### Source material
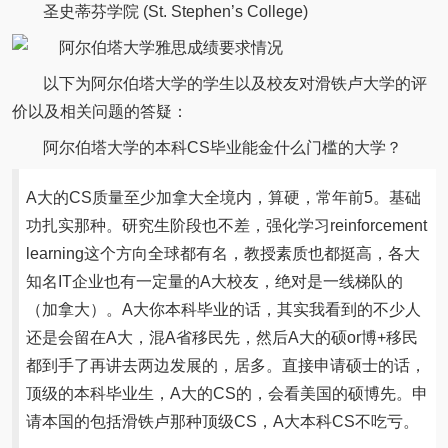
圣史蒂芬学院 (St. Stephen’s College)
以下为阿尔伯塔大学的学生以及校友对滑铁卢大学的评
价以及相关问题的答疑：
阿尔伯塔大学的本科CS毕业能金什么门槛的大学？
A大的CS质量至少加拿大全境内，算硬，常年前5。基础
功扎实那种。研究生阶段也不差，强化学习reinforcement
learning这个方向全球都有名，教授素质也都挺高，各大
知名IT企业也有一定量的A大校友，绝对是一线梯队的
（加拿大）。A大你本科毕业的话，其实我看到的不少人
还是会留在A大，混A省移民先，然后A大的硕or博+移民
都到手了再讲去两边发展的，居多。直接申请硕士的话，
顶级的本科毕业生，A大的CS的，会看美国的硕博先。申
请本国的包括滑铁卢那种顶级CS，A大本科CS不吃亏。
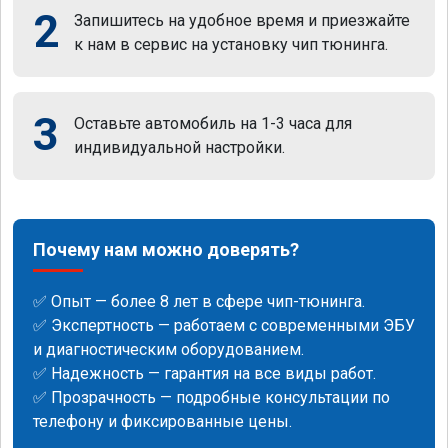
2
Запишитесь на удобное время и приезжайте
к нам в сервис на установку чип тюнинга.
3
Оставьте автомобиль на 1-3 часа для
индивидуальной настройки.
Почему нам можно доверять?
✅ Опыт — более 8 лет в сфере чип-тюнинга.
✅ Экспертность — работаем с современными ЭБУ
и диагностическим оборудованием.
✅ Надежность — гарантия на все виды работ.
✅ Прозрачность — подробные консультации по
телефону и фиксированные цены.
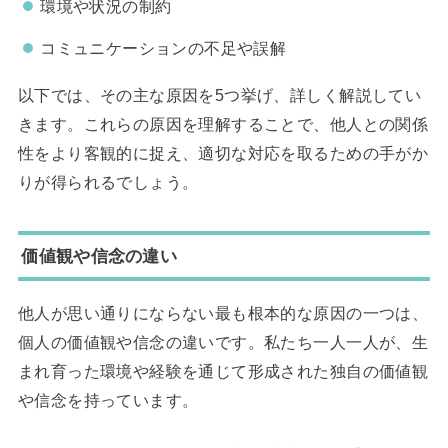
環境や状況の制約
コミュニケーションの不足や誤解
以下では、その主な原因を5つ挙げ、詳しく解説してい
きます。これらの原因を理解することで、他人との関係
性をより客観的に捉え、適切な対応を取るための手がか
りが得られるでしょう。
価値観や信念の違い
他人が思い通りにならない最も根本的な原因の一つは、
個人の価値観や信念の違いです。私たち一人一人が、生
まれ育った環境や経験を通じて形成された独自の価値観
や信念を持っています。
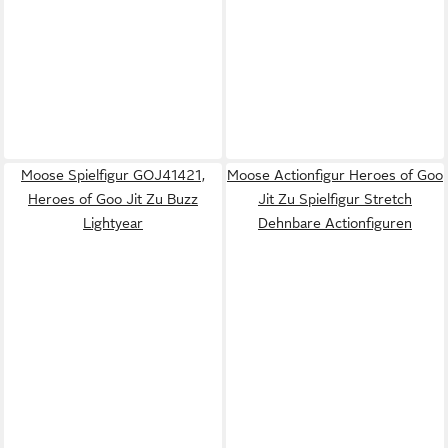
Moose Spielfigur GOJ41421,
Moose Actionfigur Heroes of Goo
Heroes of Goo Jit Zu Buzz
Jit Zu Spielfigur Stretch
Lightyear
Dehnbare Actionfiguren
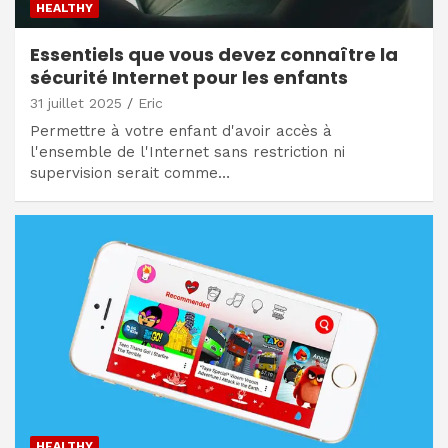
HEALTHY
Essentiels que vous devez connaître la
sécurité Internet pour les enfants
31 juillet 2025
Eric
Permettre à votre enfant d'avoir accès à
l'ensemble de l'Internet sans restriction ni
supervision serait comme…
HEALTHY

==

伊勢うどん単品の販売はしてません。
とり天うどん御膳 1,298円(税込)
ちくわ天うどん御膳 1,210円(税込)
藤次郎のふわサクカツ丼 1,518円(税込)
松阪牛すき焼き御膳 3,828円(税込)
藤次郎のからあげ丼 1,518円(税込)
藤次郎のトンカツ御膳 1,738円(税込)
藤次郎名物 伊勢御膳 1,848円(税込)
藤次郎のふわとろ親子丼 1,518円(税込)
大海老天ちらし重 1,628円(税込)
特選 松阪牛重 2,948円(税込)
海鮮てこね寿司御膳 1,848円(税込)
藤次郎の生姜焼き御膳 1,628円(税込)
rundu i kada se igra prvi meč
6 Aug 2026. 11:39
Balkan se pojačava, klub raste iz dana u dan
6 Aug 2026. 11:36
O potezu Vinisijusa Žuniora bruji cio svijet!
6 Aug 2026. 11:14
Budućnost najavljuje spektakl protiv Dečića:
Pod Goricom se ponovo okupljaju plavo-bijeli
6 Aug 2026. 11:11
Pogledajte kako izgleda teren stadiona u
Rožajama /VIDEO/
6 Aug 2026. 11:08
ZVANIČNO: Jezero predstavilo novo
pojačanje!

### What to produce
Working from the records above, set down word for word everything from the line containing "顶级的本科毕业生，A大的CS的，会看美国的硕博先。申" down to the line containing "以下では、その主な原因を5つ挙げ、詳しく解説してい", ends included, minus the pictures.

### Completed task
顶级的本科毕业生，A大的CS的，会看美国的硕博先。申
请本国的包括滑铁卢那种顶级CS，A大本科CS不吃亏。
2
Запишитесь на удобное время и приезжайте
к нам в сервис на установку чип тюнинга.
3
Оставьте автомобиль на 1-3 часа для
индивидуальной настройки.
Почему нам можно доверять?
✅ Опыт — более 8 лет в сфере чип-тюнинга.
✅ Экспертность — работаем с современными ЭБУ
и диагностическим оборудованием.
✅ Надежность — гарантия на все виды работ.
✅ Прозрачность — подробные консультации по
телефону и фиксированные цены.
環境や状況の制約
コミュニケーションの不足や誤解
以下では、その主な原因を5つ挙げ、詳しく解説してい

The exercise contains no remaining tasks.